The headline is familiar to those who have read the Pensions UK on pensions, published in June- a little later than the Pension Commission in the year.
The data, calculated for Pensions UK by the Centre for Research in Social Policy at Loughborough University, forecast that around four in five people (82 per cent) of the working population would reach the minimum standard of living in retirement, while only one in five (23 per cent) would retire with a moderate standard of living.
“This is out of step with what some people expect for their retirement,” said Zoe Alexander, executive director of policy and advocacy at Pensions UK.
It poses the same question about adequacy but here the Pensions Commission and the Pensions UK diverge. While the Pensions Commission is concerned with poverty in later life, the one in ten identified by the Pensions UK are those well enough off to be comfortable in retirement.
“While many people will reach a ‘minimum’ standard of living, far fewer are on track to achieve the more moderate or comfortable retirement most say they want,” she said.
“That gap is particularly pronounced for those on middle and higher incomes, who often expect to maintain something close to their working-life lifestyle but are not saving at levels that make that realistic.”
Pensions UK estimate
that a comfortable retirement would require a pre-tax income of £54,720. When taking the non-means-tested state pension into account, this means the saver would need a DC pot of between £560,000 and £845,000. For a two-person household, each person’s pot would need £315,000 to £470,000.
Add to this the £200,000 that the Pension Commission say will need to be put away to deal with housing (not included in Pensions UK money) and you can see why being a millionaire in pensions term, only gets you “moderately well off” as you grow old.
Here are two ends of the same problem; the rich person’s adequacy and the poor person’s.
Zoe calls for employers to increase matching so that those who have spare cash can be incentivised ; while the Pension Commission consider how those who have no spare pay can be accommodated.
Employers who typically pay nothing but a basic contribution against the minimal band of earnings don’t reckon “pensions” count for much.
For the people who are low earners contributing , tax incentivises does not count, many are in net pay which pays them no incentive at all (they will at last get something back later this year). Employers with these net pay schemes are actually underpaying actual contributions; they include Government schemes all of which are paid under net-pay.
The inadequacy in retirement for those who have been rich is different than the inadequacy for those who have been poor in terms of money but they end up feeling much the same.
The problem for employers is that they too may feel inadequate to pay voluntary contributions and will consider any further compulsory contributions to pensions an extension of national insurance payments (by another name).
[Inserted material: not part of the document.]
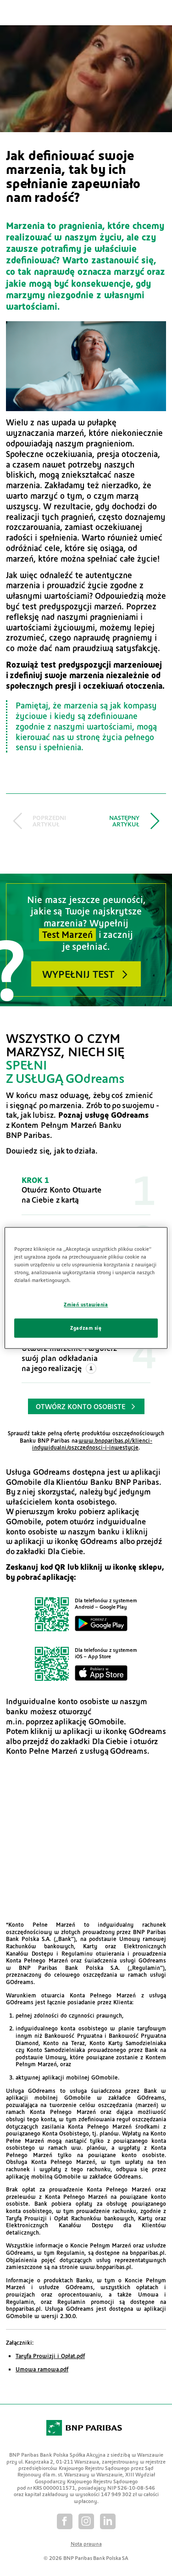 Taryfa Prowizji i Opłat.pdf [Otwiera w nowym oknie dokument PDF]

It is unlikely that a Government wanting to stay within the Fiscal Rules is going to risk being accused of backdoor targets.
I can see only two things that can and are being done.
The first is to continue to accelerate the State Pension through the triple lock, The state pension forms the foundation of adequacy for those on lower incomes
Secondly the Government’s further work on CDC which started with Royal Mail, now is introducing working place CDC schemes and will end up later id the decade with options for CDC to be boulted into DC accumulation. Eventually we may see ways for savers to transfer their DC pots to CDC without the door being opened by an employer.
These two advances will be complimented by a half-way house between the flexibility of wealth and CDC is the default retirement pathway. This will be the major achievement of the Pension Schemes Act.
All these variants are aimed not at the well or even moderately well off but for those who want pensions above wealth and who cannot afford more money to be paid into pensions. Many on lower income than those who read the FT, can hope that pensions that they pay into offer them a better wage in later life, one that makes pensions a little more adequate. Low earners have the same problem as FT readers, but low-earners don’t have a buffer to fall back on ; pensions must get better.
When I compare the “comfortable” retirement with the conditions in which I lived my childhood and much of my adult life I conclude that a better term would be “luxury” retirement. Yet my life has been pretty pleasant. Do people really expect to live like spendthrifts when they’re old?